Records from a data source
***

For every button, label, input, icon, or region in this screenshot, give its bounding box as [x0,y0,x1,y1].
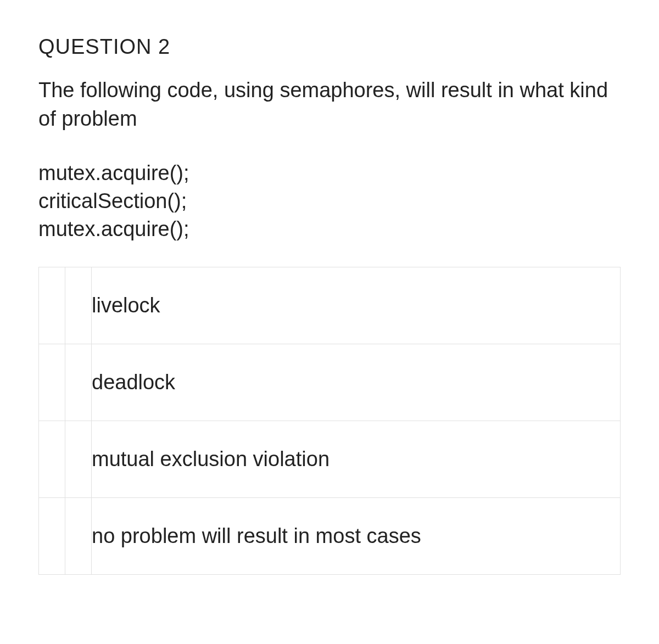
option-row[interactable]: no problem will result in most cases [39,497,621,574]
option-selector-a[interactable] [39,344,65,421]
option-label: livelock [92,267,621,344]
option-label: deadlock [92,344,621,421]
option-row[interactable]: livelock [39,267,621,344]
option-selector-a[interactable] [39,421,65,497]
option-selector-b[interactable] [65,267,92,344]
code-block: mutex.acquire(); criticalSection(); mute… [38,159,621,244]
question-prompt: The following code, using semaphores, wi… [38,76,621,133]
option-row[interactable]: deadlock [39,344,621,421]
option-label: no problem will result in most cases [92,497,621,574]
option-label: mutual exclusion violation [92,421,621,497]
question-title: QUESTION 2 [38,33,621,61]
options-table: livelock deadlock mutual exclusion viola… [38,267,621,575]
option-selector-a[interactable] [39,497,65,574]
option-selector-b[interactable] [65,497,92,574]
option-selector-b[interactable] [65,421,92,497]
option-row[interactable]: mutual exclusion violation [39,421,621,497]
option-selector-a[interactable] [39,267,65,344]
option-selector-b[interactable] [65,344,92,421]
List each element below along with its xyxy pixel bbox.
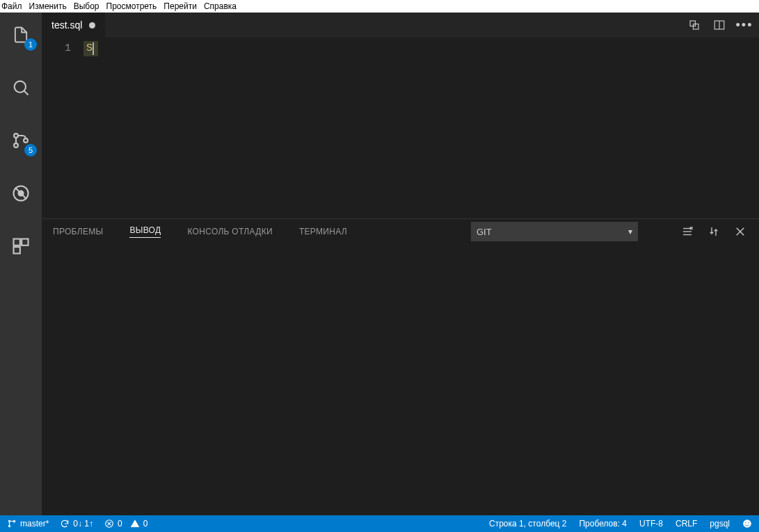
panel-actions: [680, 224, 748, 239]
svg-rect-8: [14, 239, 20, 245]
editor-tabbar: test.sql •••: [42, 13, 759, 38]
svg-point-4: [24, 138, 28, 143]
close-panel-button[interactable]: [733, 224, 748, 239]
smiley-icon: [742, 519, 752, 529]
activitybar: 1 5: [0, 13, 42, 515]
activitybar-scm[interactable]: 5: [7, 127, 35, 154]
sync-icon: [60, 519, 70, 529]
explorer-badge: 1: [24, 38, 37, 51]
panel-tab-output[interactable]: ВЫВОД: [129, 225, 161, 238]
output-body[interactable]: [42, 244, 759, 515]
warning-icon: [130, 519, 140, 529]
close-icon: [734, 225, 746, 238]
editor[interactable]: 1 S: [42, 38, 759, 218]
status-branch[interactable]: master*: [7, 519, 49, 529]
editor-cursor-icon: [93, 42, 94, 55]
svg-rect-11: [690, 21, 696, 26]
split-icon: [713, 19, 726, 31]
more-actions-button[interactable]: •••: [737, 17, 752, 33]
panel-tab-terminal[interactable]: ТЕРМИНАЛ: [299, 227, 347, 236]
svg-point-30: [743, 519, 751, 528]
error-count: 0: [118, 519, 122, 529]
svg-line-1: [24, 91, 29, 95]
output-channel-select[interactable]: GIT: [471, 222, 638, 241]
svg-point-2: [14, 134, 18, 138]
statusbar: master* 0↓ 1↑ 0 0 Строка 1, столбец 2 Пр…: [0, 515, 759, 532]
main-area: test.sql •••: [42, 13, 759, 515]
menu-go[interactable]: Перейти: [163, 1, 197, 11]
statusbar-left: master* 0↓ 1↑ 0 0: [7, 519, 147, 529]
extensions-icon: [11, 236, 31, 256]
menu-edit[interactable]: Изменить: [29, 1, 67, 11]
branch-name: master*: [20, 519, 49, 529]
scm-badge: 5: [24, 144, 37, 156]
warning-count: 0: [143, 519, 148, 529]
search-icon: [11, 78, 31, 97]
status-feedback[interactable]: [742, 519, 752, 529]
status-encoding[interactable]: UTF-8: [639, 519, 663, 529]
compare-changes-button[interactable]: [687, 17, 702, 33]
panel-tab-debug-console[interactable]: КОНСОЛЬ ОТЛАДКИ: [187, 227, 272, 236]
debug-icon: [11, 184, 31, 203]
editor-content[interactable]: S: [83, 38, 759, 218]
editor-tab[interactable]: test.sql: [42, 13, 105, 38]
activitybar-search[interactable]: [7, 74, 35, 102]
activitybar-debug[interactable]: [7, 179, 35, 207]
branch-icon: [7, 519, 17, 529]
lock-icon: [708, 225, 720, 238]
code-line[interactable]: S: [83, 41, 98, 56]
menu-file[interactable]: Файл: [1, 1, 22, 11]
svg-rect-9: [22, 239, 28, 245]
code-text: S: [86, 41, 93, 56]
panel-header: ПРОБЛЕМЫ ВЫВОД КОНСОЛЬ ОТЛАДКИ ТЕРМИНАЛ …: [42, 219, 759, 244]
menu-selection[interactable]: Выбор: [74, 1, 99, 11]
svg-rect-10: [14, 247, 20, 253]
svg-point-3: [14, 143, 18, 147]
dirty-indicator-icon: [89, 22, 95, 29]
tab-filename: test.sql: [51, 19, 82, 31]
svg-point-0: [15, 81, 26, 92]
activitybar-extensions[interactable]: [7, 232, 35, 260]
svg-rect-12: [694, 24, 699, 30]
menu-help[interactable]: Справка: [204, 1, 237, 11]
bottom-panel: ПРОБЛЕМЫ ВЫВОД КОНСОЛЬ ОТЛАДКИ ТЕРМИНАЛ …: [42, 218, 759, 515]
status-language[interactable]: pgsql: [710, 519, 730, 529]
workbench: 1 5 test.sq: [0, 13, 759, 515]
svg-point-25: [8, 525, 10, 526]
menubar: Файл Изменить Выбор Просмотреть Перейти …: [0, 0, 759, 13]
status-sync[interactable]: 0↓ 1↑: [60, 519, 93, 529]
status-indentation[interactable]: Пробелов: 4: [579, 519, 627, 529]
output-channel-value: GIT: [477, 227, 492, 237]
svg-point-31: [745, 522, 746, 524]
svg-point-24: [8, 520, 10, 522]
error-icon: [104, 519, 114, 529]
status-eol[interactable]: CRLF: [676, 519, 697, 529]
status-cursor-position[interactable]: Строка 1, столбец 2: [489, 519, 566, 529]
clear-output-button[interactable]: [680, 224, 695, 239]
svg-point-7: [19, 191, 24, 196]
activitybar-explorer[interactable]: 1: [7, 21, 35, 49]
editor-gutter: 1: [42, 38, 83, 218]
tab-actions: •••: [687, 13, 759, 38]
compare-icon: [688, 19, 701, 31]
statusbar-right: Строка 1, столбец 2 Пробелов: 4 UTF-8 CR…: [489, 519, 752, 529]
svg-point-32: [748, 522, 749, 524]
menu-view[interactable]: Просмотреть: [106, 1, 157, 11]
status-errors[interactable]: 0 0: [104, 519, 147, 529]
lock-scroll-button[interactable]: [706, 224, 721, 239]
line-number: 1: [42, 41, 71, 56]
split-editor-button[interactable]: [712, 17, 727, 33]
sync-text: 0↓ 1↑: [73, 519, 93, 529]
panel-tab-problems[interactable]: ПРОБЛЕМЫ: [53, 227, 103, 236]
clear-icon: [681, 225, 694, 238]
ellipsis-icon: •••: [736, 18, 753, 33]
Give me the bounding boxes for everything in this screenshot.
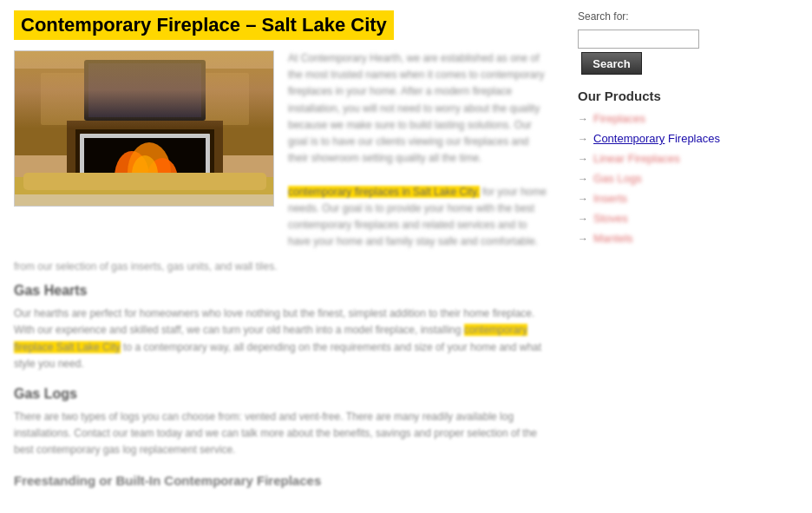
- stoves-link[interactable]: Stoves: [593, 212, 628, 225]
- list-item: → Linear Fireplaces: [578, 152, 776, 165]
- arrow-icon: →: [578, 153, 588, 165]
- arrow-icon: →: [578, 113, 588, 125]
- gas-logs-link[interactable]: Gas Logs: [593, 172, 642, 185]
- contemporary-fireplaces-link[interactable]: Contemporary Fireplaces: [593, 132, 720, 145]
- search-button[interactable]: Search: [581, 52, 642, 75]
- gas-hearts-text-1: Our hearths are perfect for homeowners w…: [14, 306, 550, 372]
- svg-rect-6: [88, 63, 201, 117]
- mantels-link[interactable]: Mantels: [593, 232, 633, 245]
- gas-logs-heading: Gas Logs: [14, 386, 550, 402]
- inserts-link[interactable]: Inserts: [593, 192, 627, 205]
- arrow-icon: →: [578, 233, 588, 245]
- freestanding-heading: Freestanding or Built-In Contemporary Fi…: [14, 473, 550, 488]
- arrow-icon: →: [578, 173, 588, 185]
- svg-rect-4: [180, 73, 249, 125]
- page-title: Contemporary Fireplace – Salt Lake City: [14, 10, 394, 40]
- our-products-heading: Our Products: [578, 89, 776, 103]
- search-input[interactable]: [578, 30, 699, 49]
- list-item: → Gas Logs: [578, 172, 776, 185]
- main-content: Contemporary Fireplace – Salt Lake City: [0, 0, 564, 505]
- arrow-icon: →: [578, 193, 588, 205]
- list-item: → Fireplaces: [578, 112, 776, 125]
- linear-fireplaces-link[interactable]: Linear Fireplaces: [593, 152, 680, 165]
- svg-rect-3: [41, 73, 110, 125]
- fireplace-image: [14, 50, 274, 207]
- fireplaces-text: Fireplaces: [668, 132, 720, 145]
- search-widget: Search for: Search: [578, 10, 776, 75]
- list-item: → Mantels: [578, 232, 776, 245]
- gas-hearts-section: Gas Hearts Our hearths are perfect for h…: [14, 283, 550, 372]
- highlight-contemporary-fireplaces: contemporary fireplaces in Salt Lake Cit…: [288, 186, 480, 198]
- highlight-slc: contemporary fireplace Salt Lake City: [14, 324, 527, 352]
- intro-paragraph-1: At Contemporary Hearth, we are establish…: [288, 50, 550, 167]
- below-image-text: from our selection of gas inserts, gas u…: [14, 260, 550, 273]
- list-item: → Contemporary Fireplaces: [578, 132, 776, 145]
- content-top: At Contemporary Hearth, we are establish…: [14, 50, 550, 250]
- svg-rect-17: [23, 173, 266, 190]
- arrow-icon: →: [578, 213, 588, 225]
- page-layout: Contemporary Fireplace – Salt Lake City: [0, 0, 812, 505]
- product-list: → Fireplaces → Contemporary Fireplaces →…: [578, 112, 776, 245]
- list-item: → Inserts: [578, 192, 776, 205]
- intro-paragraph-2: contemporary fireplaces in Salt Lake Cit…: [288, 184, 550, 251]
- fireplaces-link[interactable]: Fireplaces: [593, 112, 645, 125]
- arrow-icon: →: [578, 133, 588, 145]
- contemporary-text: Contemporary: [593, 132, 665, 145]
- gas-logs-text: There are two types of logs you can choo…: [14, 409, 550, 459]
- our-products-widget: Our Products → Fireplaces → Contemporary…: [578, 89, 776, 245]
- search-label: Search for:: [578, 10, 776, 23]
- svg-rect-18: [15, 194, 274, 207]
- gas-hearts-heading: Gas Hearts: [14, 283, 550, 299]
- list-item: → Stoves: [578, 212, 776, 225]
- svg-rect-5: [84, 60, 206, 121]
- sidebar: Search for: Search Our Products → Firepl…: [564, 0, 789, 505]
- intro-text: At Contemporary Hearth, we are establish…: [288, 50, 550, 250]
- gas-logs-section: Gas Logs There are two types of logs you…: [14, 386, 550, 459]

***

Task to carry out: This exercise requires the number of lines in the entries holding the word "count", written alone.

Your response: 2